Think about it. The primary rationale that gun control advocates offer for a gun registry is ease of tracing crime guns. But gun rights advocates are worried that a centralized registry of guns will inevitably lead to confiscation.

A a gun registry that can only be read from a few hundred times per day would address both of these concerns. Law enforcement would have the ability to trace a few hundred crime guns per day, but at such a low read rate there would be no way to compile a big enough unencrypted list of the nation's hundreds of millions of guns or tens of millions of gun owners.

Possible implementations

A fairly simple and naive implementation of such a database would be one in which a record of a firearm transaction between two parties is created and encrypted locally, and the keys are discarded before the encrypted transaction is sent off for storage in a central database. Because the keys have been thrown away, anyone wanting to read the record would have to throw compute power at the problem of decrypting it, and this would make writes expensive and slow.

Depending on the encryption algorithm selected and the key size, we could tune the difficulty of cracking the records so as to keep the practical read bandwidth below some desired threshold.

This scheme has a number of problems, though, the main one being that if the encryption algorithm we selecte ever falls to some computationally cheap attack, then the entire database is compromised.

Another possible implementation might be to require a block to be written to a public, write-constrained blockchain like bitcoin before a read can be carried out in the database. I'm still thinking about how this might work, though.

A rhetorical intervention disguised as a technological invention

Gun controllers will complain that this database doesn't enable law enforcement to look up all the guns held by a specific owner; they'll claim they need this ability so they can take weapons from people who are deemed unfit by virtue of a mental illness diagnosis, suicide attempt, domestic violence conviction, etc.

This complaint is correct; this database does not support any sort of confiscatory use case by design. Rather, the point of the database is to neutralize the primary "tough on crime" rationale that gun controllers give for wanting a central gun registry, and to take that off the table entirely, leaving them with "confiscation" as their only argument for a standard gun registry.

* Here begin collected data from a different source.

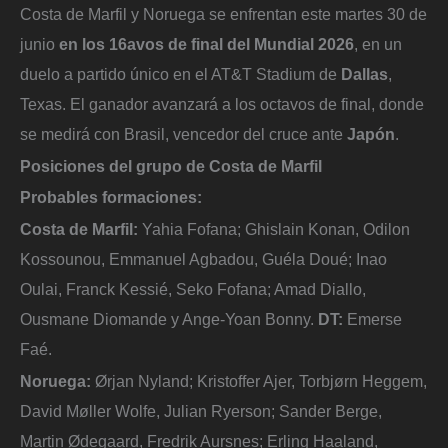
Costa de Marfil y Noruega se enfrentan este martes 30 de
junio
en los 16avos de final del Mundial 2026
, en un
duelo a partido único en el AT&T Stadium de
Dallas
,
Texas. El ganador avanzará a los octavos de final, donde
se medirá con Brasil, vencedor del cruce ante
Japón
.
Posiciones del grupo de Costa de Marfil
Probables formaciones:
Costa de Marfil:
Yahia Fofana; Ghislain Konan, Odilon
Kossounou, Emmanuel Agbadou, Guéla Doué; Inao
Oulai, Franck Kessié, Seko Fofana; Amad Diallo,
Ousmane Diomande y Ange-Yoan Bonny.
DT:
Emerse
Faé.
Noruega:
Ørjan Nyland; Kristoffer Ajer, Torbjørn Heggem,
David Møller Wolfe, Julian Ryerson; Sander Berge,
Martin Ødegaard, Fredrik Aursnes; Erling Haaland,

Note that this database doesn't actually have to exist as anything other than a proposal and a working codebase for gun rights advocates to get most of the benefit of it. If all it succeeds in doing is to take tracing crime guns off the table as the stated rational for a registry, then it will be a success.

Note: Some will be offended at the apparent lack of good faith in this proposal, but I take it as a given that gun registries are dumb and don't work. A read-constrained database like the one proposed here might be an acceptable way to prove that point here in the US, while keeping confiscation off the table.